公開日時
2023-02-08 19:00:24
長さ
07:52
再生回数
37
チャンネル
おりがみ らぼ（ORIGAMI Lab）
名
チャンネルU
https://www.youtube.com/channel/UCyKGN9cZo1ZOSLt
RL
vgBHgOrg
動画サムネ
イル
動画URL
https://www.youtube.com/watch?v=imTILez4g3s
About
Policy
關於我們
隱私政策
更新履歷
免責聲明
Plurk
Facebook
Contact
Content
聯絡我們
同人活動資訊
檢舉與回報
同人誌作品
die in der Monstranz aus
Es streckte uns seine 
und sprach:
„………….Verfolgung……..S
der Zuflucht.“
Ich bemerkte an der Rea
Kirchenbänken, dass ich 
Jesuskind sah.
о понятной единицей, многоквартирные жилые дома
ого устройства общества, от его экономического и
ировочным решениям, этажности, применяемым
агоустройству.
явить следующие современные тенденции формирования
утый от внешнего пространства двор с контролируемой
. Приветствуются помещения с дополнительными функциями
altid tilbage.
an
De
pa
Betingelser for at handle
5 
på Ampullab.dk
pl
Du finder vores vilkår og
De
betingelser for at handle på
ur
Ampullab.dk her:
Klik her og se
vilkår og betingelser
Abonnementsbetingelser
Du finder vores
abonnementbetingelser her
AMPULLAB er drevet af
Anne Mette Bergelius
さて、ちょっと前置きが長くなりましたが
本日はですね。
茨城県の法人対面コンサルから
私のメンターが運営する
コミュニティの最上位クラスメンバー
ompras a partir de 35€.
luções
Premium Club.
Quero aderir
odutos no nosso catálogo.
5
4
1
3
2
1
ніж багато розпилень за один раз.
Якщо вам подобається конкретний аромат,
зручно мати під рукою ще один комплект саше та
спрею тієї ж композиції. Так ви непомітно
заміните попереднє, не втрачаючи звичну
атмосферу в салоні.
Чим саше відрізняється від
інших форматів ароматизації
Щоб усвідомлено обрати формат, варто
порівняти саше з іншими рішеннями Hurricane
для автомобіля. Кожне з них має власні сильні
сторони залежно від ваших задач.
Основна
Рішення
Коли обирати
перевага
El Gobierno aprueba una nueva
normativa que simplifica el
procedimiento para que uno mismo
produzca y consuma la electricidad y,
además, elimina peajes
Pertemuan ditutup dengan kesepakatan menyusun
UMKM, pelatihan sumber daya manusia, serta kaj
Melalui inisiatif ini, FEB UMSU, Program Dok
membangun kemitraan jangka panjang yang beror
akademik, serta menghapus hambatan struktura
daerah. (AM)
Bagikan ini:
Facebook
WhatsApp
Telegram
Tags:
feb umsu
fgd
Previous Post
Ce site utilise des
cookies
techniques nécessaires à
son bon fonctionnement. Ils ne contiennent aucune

=-=-=

— Assignment —
Please repeat the material in full, keeping it exact.

— Solution —
公開日時
2023-02-08 19:00:24
長さ
07:52
再生回数
37
チャンネル
おりがみ らぼ（ORIGAMI Lab）
名
チャンネルU
https://www.youtube.com/channel/UCyKGN9cZo1ZOSLt
RL
vgBHgOrg
動画サムネ
イル
動画URL
https://www.youtube.com/watch?v=imTILez4g3s
About
Policy
關於我們
隱私政策
更新履歷
免責聲明
Plurk
Facebook
Contact
Content
聯絡我們
同人活動資訊
檢舉與回報
同人誌作品
die in der Monstranz aus
Es streckte uns seine 
und sprach:
„………….Verfolgung……..S
der Zuflucht.“
Ich bemerkte an der Rea
Kirchenbänken, dass ich 
Jesuskind sah.
о понятной единицей, многоквартирные жилые дома
ого устройства общества, от его экономического и
ировочным решениям, этажности, применяемым
агоустройству.
явить следующие современные тенденции формирования
утый от внешнего пространства двор с контролируемой
. Приветствуются помещения с дополнительными функциями
altid tilbage.
an
De
pa
Betingelser for at handle
5 
på Ampullab.dk
pl
Du finder vores vilkår og
De
betingelser for at handle på
ur
Ampullab.dk her:
Klik her og se
vilkår og betingelser
Abonnementsbetingelser
Du finder vores
abonnementbetingelser her
AMPULLAB er drevet af
Anne Mette Bergelius
さて、ちょっと前置きが長くなりましたが
本日はですね。
茨城県の法人対面コンサルから
私のメンターが運営する
コミュニティの最上位クラスメンバー
ompras a partir de 35€.
luções
Premium Club.
Quero aderir
odutos no nosso catálogo.
5
4
1
3
2
1
ніж багато розпилень за один раз.
Якщо вам подобається конкретний аромат,
зручно мати під рукою ще один комплект саше та
спрею тієї ж композиції. Так ви непомітно
заміните попереднє, не втрачаючи звичну
атмосферу в салоні.
Чим саше відрізняється від
інших форматів ароматизації
Щоб усвідомлено обрати формат, варто
порівняти саше з іншими рішеннями Hurricane
для автомобіля. Кожне з них має власні сильні
сторони залежно від ваших задач.
Основна
Рішення
Коли обирати
перевага
El Gobierno aprueba una nueva
normativa que simplifica el
procedimiento para que uno mismo
produzca y consuma la electricidad y,
además, elimina peajes
Pertemuan ditutup dengan kesepakatan menyusun
UMKM, pelatihan sumber daya manusia, serta kaj
Melalui inisiatif ini, FEB UMSU, Program Dok
membangun kemitraan jangka panjang yang beror
akademik, serta menghapus hambatan struktura
daerah. (AM)
Bagikan ini:
Facebook
WhatsApp
Telegram
Tags:
feb umsu
fgd
Previous Post
Ce site utilise des
cookies
techniques nécessaires à
son bon fonctionnement. Ils ne contiennent aucune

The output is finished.